Low levels of baseline resistance increase the risk of virological failure for patients starting first-line antiretroviral therapy based on a non-nucleoside reverse transcriptase inhibitor (NNRTI), US investigators report in the April 6th edition of the Journal of the American Medical Association.
Resistant virus that constituted just 0.5% of the total viral population was associated with a failure to suppress viral load during HIV treatment. The investigators believe that their findings have clinical significance and “provide a rationale for developing standardized clinical assays for the detection of NNRTI-resistant minority variations.”
Between 8% and 16% of new HIV infections in North America and the US involve virus that has major resistance to at least one antiretroviral drug.

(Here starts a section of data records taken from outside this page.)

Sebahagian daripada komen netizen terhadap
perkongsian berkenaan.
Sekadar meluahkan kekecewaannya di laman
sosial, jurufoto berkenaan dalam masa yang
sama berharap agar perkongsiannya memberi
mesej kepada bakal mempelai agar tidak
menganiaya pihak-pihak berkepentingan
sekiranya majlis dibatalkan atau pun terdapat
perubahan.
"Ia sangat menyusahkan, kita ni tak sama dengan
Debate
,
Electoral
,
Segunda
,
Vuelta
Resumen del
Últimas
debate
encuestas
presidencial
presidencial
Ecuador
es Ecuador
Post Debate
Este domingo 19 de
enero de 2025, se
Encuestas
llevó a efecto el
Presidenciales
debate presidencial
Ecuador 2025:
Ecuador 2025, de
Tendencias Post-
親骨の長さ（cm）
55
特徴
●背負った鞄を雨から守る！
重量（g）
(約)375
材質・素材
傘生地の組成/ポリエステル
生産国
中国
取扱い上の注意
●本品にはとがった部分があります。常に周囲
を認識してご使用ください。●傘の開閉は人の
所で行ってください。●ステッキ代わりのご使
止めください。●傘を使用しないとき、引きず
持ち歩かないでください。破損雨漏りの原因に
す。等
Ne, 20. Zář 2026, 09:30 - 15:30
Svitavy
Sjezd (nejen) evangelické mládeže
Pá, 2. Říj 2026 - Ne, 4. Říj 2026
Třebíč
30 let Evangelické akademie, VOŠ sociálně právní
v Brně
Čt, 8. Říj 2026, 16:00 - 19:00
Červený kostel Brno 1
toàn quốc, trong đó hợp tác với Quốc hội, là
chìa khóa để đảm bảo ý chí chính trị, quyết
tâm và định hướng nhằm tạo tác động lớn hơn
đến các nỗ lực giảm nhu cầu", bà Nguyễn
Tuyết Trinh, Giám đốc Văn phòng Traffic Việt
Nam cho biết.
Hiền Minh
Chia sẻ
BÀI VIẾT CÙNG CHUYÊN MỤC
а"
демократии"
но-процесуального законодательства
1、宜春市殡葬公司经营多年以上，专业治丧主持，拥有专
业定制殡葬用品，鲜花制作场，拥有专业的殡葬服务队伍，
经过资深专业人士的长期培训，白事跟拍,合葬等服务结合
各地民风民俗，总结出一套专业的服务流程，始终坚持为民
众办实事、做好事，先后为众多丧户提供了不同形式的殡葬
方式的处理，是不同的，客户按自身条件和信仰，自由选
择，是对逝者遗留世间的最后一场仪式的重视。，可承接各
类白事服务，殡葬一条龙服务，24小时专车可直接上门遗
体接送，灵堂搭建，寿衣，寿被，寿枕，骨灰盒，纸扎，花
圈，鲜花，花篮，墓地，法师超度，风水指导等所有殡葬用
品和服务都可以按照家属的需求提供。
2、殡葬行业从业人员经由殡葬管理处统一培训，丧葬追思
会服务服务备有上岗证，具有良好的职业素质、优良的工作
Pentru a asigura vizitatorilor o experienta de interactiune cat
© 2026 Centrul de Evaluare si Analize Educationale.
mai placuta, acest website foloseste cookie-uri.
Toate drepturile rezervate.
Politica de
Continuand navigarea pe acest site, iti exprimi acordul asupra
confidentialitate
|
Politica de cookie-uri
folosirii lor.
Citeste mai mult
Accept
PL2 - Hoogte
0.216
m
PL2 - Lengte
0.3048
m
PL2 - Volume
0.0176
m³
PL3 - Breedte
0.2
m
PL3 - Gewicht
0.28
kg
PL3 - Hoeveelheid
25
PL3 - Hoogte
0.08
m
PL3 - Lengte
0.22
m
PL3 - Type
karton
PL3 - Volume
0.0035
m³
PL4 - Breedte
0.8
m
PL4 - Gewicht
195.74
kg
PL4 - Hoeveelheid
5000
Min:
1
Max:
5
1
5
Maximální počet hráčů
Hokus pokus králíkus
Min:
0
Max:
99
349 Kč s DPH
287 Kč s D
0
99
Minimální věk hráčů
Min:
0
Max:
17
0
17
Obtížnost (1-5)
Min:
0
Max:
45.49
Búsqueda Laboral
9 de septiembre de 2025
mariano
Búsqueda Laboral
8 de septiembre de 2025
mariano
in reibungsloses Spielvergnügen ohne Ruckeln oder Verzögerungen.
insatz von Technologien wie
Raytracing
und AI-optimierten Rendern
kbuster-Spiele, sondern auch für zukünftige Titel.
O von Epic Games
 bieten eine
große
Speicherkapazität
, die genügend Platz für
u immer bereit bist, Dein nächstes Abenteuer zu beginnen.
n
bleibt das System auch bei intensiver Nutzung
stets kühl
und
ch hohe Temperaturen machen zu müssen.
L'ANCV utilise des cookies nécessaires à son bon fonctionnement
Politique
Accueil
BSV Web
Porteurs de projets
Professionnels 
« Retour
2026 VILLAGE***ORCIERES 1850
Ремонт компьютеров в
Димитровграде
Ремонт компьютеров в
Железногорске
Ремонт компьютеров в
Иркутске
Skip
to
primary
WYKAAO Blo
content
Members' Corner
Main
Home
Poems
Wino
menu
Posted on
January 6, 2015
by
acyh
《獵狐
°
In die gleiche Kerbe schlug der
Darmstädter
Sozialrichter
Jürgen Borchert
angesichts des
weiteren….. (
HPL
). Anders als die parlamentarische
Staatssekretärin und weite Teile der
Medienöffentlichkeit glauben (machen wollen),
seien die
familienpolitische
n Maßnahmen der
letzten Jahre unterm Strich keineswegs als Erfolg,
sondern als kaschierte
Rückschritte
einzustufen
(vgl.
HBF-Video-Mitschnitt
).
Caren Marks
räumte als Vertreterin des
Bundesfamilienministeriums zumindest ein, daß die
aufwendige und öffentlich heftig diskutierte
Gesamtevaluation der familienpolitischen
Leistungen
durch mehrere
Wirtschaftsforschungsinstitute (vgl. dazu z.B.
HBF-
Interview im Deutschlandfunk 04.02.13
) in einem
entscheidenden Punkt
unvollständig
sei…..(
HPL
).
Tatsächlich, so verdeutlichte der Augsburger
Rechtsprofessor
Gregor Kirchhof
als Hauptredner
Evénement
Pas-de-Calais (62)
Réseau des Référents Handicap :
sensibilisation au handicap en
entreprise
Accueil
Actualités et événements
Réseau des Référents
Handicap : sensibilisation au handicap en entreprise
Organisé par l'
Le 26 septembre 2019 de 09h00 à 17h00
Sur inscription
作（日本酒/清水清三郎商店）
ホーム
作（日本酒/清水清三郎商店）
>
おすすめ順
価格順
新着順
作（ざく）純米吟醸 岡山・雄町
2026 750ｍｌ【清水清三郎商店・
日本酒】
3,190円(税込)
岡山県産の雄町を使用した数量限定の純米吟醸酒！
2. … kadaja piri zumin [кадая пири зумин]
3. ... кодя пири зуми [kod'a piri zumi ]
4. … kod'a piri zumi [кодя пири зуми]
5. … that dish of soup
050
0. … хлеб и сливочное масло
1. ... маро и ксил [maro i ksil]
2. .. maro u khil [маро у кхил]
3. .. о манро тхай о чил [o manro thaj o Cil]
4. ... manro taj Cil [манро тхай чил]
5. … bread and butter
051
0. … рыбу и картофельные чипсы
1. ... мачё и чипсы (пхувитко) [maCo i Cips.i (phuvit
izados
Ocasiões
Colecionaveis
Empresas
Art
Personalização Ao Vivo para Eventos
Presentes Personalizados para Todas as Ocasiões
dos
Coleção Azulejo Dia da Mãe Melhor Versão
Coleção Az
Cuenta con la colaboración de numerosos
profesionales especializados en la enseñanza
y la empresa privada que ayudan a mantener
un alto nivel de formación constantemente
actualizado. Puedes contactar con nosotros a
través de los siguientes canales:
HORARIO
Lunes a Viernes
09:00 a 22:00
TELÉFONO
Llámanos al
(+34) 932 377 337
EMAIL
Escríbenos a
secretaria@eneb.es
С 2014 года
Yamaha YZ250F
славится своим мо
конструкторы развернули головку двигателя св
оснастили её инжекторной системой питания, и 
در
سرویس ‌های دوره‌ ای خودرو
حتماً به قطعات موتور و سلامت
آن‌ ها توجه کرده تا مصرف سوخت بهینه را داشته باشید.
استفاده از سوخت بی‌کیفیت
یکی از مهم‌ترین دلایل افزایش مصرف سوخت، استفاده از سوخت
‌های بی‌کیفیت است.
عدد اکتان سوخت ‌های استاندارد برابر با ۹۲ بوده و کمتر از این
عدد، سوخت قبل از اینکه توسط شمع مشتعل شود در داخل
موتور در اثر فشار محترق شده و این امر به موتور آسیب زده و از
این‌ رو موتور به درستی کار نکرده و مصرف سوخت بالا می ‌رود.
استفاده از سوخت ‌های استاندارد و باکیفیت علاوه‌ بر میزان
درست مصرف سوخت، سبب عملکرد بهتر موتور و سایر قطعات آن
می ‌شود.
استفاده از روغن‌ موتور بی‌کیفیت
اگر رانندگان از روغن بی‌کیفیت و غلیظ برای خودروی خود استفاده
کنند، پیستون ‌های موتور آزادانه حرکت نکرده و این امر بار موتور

Resistance can mean that HIV therapy does not suppress viral load and guidelines therefore recommend that all patients should have a resistance test soon after their diagnosis and again before they start antiretroviral therapy.
However, the genotypic assays used to test for resistance in routine care can only detect resistance when it constitutes at least 15% to 25% of the total viral population.
There is conflicting information on the impact of low levels of resistance on responses to HIV therapy among patients who start treatment with an NNRTI-based regimen.
Because of this uncertainly a research team leas by Dr Jonathan Li of Harvard Medical School conducted a systematic review of studies that included patients initiating NNRTI-based therapy and who also had tests capable of detecting low levels of resistance to NRTIs and NNRTIs.
A total of ten studies involving 985 patients met the researchers’ inclusion criteria. Of these, six were cohort studies, three were case-controlled studies, and one was a case-controlled cohort studies.
The overwhelming majority of patients were men (83%), their mean age was 38, and average baseline CD4 cell count and viral load were 229 cells/mm3 and 5.0 log10 copies/ml respectively.
Resistance tests used in the studies were capable of detecting minority resistance populations of between 0.003% and 2%.
Low-level resistance was found in 187 patients, including 117 of the 808 individuals (14%) enrolled in cohort studies.
There was no difference in the baseline viral load of patients with or without very low levels of resistance. However, minority resistance levels were associated with significantly lower CD4 cell counts (208 vs. 234 cells/mm3, p = 0.03).
The presence of any minority NRTI- or NNRTI- resistant population was associated with a more than doubling in the risk of virological failure (hazard ratio [HR] = 2.6; 95% CI, 1.9-3.5; p < 0.001). The investigators emphasise that this increase in risk was comparable to that associated with sub-optimal adherence.
In the cohort studies, HIV therapy failed to control viral load in 35% of patients with minority resistance compared to 15% of individuals with no resistance.
The increased risk of virologic failure was most strongly associated with minority populations of virus with resistance to NNRTIs (HR = 2.6; 95% CI, 1.9-3.5, p < 0.001). The association between minority populations of NRTI resistant virus and virologic failure was not significant.
In patients with low levels of resistance to NNRTIs, the failure rate for treatment was 37% compared to 15% for individuals with no resistance (HR = 3.8; 95% CI, 2.4-6.1, p < 0.001).
Even for patients with adherence levels of the target 95% or above, the presence of low levels of resistance significantly increased the risk of treatment failure (HR = 3.1; 95% CI, 1.9-5.0, p < 0.001).
Individuals who had suboptimal adherence and minority resistance populations had an especially high risk of virological failure (HR, 10.6; 95% CI, 6.9-16.4, p < 0.001).
Resistance populations as low as 0.5% were associated with a significantly increased risk of viral load remaining detectable or rebounding (p = 0.01). However, the greater the resistance population, the higher the risk of treatment failure.
Statistical analysis showed that the presence of drug resistant minority populations (p < 0.001), suboptimal adherence (p < 0.001), and non-white race (p < 0.001) were all associated with the virological failure of antiretroviral therapy.
“The relationship between race/ethnicity and virologic failure may be mediated by factors such as socioeconomic status, drug and alcohol use, or other factors not accounted for here that may correlate with adherence,” comment the investigators.
“The findings of this pooled analysis demonstrate that low-frequency HIV-1 drug resistance mutations, and NNRTI resistance mutations in particular, confer a greater than 2-fold risk of virologic failure in treatment-naïve individuals initiating a first-line NNRTI-containing ART regimen”, conclude the investigators.
They add, “the clinical use of ultrasensitive screening for drug-resistant HIV could help identify individuals at greatest risk of virologic failure and allow ART to be tailored appropriately.”
Li JZ et al. Low-frequency HIV-1 drug resistant mutations and the risk of NNRTI-based antiretroviral treatment failure: a systematic review and pooled analysis. JAMA 305: 1327-35, 2011.